Contas públicas e legitimidade

As contas do governo frequentemente parecem difíceis de entender, quase sempre sugerindo uma gestão perdulária e inconsequente. Para procurar entender o que se passa, vejamos alguns dados do orçamento da União deste ano. As despesas primárias (gastos efetivos da máquina pública) estavam estimadas em R$ 1.500 bilhões. Já as financeiras (pagamento da dívida pública) em cerca de R$ 1.800 bilhões.

Isso significa que a maior parte dos nossos impostos vai para pagar despesas financeiras? Não, porque essa dívida é “rolada”, ou seja, paga por meio de novos empréstimos (na forma da emissão de títulos públicos). Ela também aumenta porque as receitas federais não são suficientes para cobrir as despesas primárias. O déficit inicialmente esperado (e aprovado pelo Legislativo) estava em cerca de R$ 139 bilhões. Com a queda das receitas da União por conta da crise econômica, se fala em R$ 159 bilhões. Cerca de 10% das despesas primárias do governo federal estão acima da sua arrecadação e são cobertas com aumento da dívida pública!

Esse problema não é de hoje, nem é só do Brasil. A dívida pública brasileira oscila entre 60% e 75% do PIB (Produto Interno Bruto) desde o segundo governo de Fernando Henrique Cardoso, enquanto que a dívida pública de muitos países é proporcionalmente maior. No entanto, o problema é sua trajetória crescente, que pode inviabilizar a gestão pública por falta de recursos (vide o caso do Rio de Janeiro).

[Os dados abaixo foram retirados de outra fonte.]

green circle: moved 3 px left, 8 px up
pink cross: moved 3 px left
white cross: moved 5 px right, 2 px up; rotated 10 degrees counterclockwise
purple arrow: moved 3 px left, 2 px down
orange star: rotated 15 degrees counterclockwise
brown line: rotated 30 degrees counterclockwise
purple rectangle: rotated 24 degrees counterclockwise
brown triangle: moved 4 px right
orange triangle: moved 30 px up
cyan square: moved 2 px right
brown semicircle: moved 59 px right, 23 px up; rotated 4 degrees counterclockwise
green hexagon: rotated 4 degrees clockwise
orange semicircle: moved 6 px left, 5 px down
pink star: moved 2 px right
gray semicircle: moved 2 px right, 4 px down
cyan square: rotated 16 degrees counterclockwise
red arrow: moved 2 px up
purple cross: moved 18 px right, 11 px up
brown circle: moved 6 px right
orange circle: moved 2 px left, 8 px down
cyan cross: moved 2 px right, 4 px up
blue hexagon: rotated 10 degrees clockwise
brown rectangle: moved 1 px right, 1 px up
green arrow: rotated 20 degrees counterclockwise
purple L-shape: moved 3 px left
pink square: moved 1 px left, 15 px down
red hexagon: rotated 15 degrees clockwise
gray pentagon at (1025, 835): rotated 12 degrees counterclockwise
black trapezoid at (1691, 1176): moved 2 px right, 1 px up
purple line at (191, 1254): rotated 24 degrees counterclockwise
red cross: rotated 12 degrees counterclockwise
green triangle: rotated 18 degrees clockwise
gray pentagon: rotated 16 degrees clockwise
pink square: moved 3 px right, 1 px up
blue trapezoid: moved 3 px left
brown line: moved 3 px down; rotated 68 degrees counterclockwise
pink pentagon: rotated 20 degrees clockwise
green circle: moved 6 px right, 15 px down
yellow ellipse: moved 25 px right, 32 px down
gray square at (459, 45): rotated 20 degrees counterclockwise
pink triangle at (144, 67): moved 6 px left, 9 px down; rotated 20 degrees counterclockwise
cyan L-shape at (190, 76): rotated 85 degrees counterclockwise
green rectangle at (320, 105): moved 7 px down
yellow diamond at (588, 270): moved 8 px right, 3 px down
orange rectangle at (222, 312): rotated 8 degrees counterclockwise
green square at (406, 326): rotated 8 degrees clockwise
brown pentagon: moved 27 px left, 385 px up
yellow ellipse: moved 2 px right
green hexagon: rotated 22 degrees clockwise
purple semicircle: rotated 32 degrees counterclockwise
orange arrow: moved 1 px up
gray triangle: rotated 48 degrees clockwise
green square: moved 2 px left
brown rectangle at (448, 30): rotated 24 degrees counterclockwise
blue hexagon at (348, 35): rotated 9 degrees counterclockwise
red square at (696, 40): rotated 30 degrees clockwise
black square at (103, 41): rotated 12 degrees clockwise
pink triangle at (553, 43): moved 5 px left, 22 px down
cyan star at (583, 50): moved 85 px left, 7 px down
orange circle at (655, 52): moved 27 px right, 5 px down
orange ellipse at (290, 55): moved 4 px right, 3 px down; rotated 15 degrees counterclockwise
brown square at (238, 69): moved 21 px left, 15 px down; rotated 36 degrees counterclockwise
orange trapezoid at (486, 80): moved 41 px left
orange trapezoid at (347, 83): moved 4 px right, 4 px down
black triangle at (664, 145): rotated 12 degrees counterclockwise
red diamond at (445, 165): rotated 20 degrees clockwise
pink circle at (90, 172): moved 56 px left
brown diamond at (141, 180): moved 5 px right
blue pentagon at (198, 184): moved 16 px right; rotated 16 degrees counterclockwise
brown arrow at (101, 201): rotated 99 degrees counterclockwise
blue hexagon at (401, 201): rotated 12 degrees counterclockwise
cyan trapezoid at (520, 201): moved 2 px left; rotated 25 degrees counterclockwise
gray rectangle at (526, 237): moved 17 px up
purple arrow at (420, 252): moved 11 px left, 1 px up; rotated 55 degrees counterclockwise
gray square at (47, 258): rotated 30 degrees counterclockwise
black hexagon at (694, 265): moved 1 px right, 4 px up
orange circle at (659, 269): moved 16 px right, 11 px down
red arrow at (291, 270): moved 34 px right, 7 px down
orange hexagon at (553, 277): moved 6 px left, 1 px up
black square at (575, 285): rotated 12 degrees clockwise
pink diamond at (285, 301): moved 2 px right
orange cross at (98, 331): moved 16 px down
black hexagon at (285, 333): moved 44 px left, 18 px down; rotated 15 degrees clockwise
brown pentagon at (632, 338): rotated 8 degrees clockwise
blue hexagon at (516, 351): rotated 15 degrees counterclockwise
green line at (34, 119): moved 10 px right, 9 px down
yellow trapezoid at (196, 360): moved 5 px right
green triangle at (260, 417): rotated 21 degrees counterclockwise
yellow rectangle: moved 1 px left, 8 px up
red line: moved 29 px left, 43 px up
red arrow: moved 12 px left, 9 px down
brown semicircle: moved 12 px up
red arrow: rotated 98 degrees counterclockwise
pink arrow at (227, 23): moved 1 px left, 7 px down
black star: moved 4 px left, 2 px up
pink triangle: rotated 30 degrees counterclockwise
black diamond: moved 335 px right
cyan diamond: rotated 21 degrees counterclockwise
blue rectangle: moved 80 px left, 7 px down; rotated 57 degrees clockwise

Diante desse quadro, é preciso que o governo economize. Entretanto, cerca de 90% das despesas primárias são obrigatórias, definidas por lei, como salários e aposentadorias. Os cortes possíveis, ainda que necessários, são relativamente pequenos e precisam ser combinados com aumentos de impostos. Nas últimas semanas, houve um contingenciamento (bloqueio) de R$ 5,9 bilhões do orçamento e o governo espera arrecadar mais R$ 11 bilhões com o aumento dos impostos relativos aos combustíveis.

Ministérios e programas governamentais já registram o impacto da contenção dos recursos. Mas, a legitimidade tanto dos cortes quanto do aumento de impostos é corroída por notícias como as de benefícios dados principalmente ao Legislativo e ao Judiciário, com os aumentos recentes no número de cargos de confiança (vide a reportagem “Para manter meta fiscal, governo anuncia cortes no orçamento”, em nossa edição de 2 a 9 de agosto), ou das emendas parlamentares negociadas desde que a denúncia contra Temer tramitou na Câmara. 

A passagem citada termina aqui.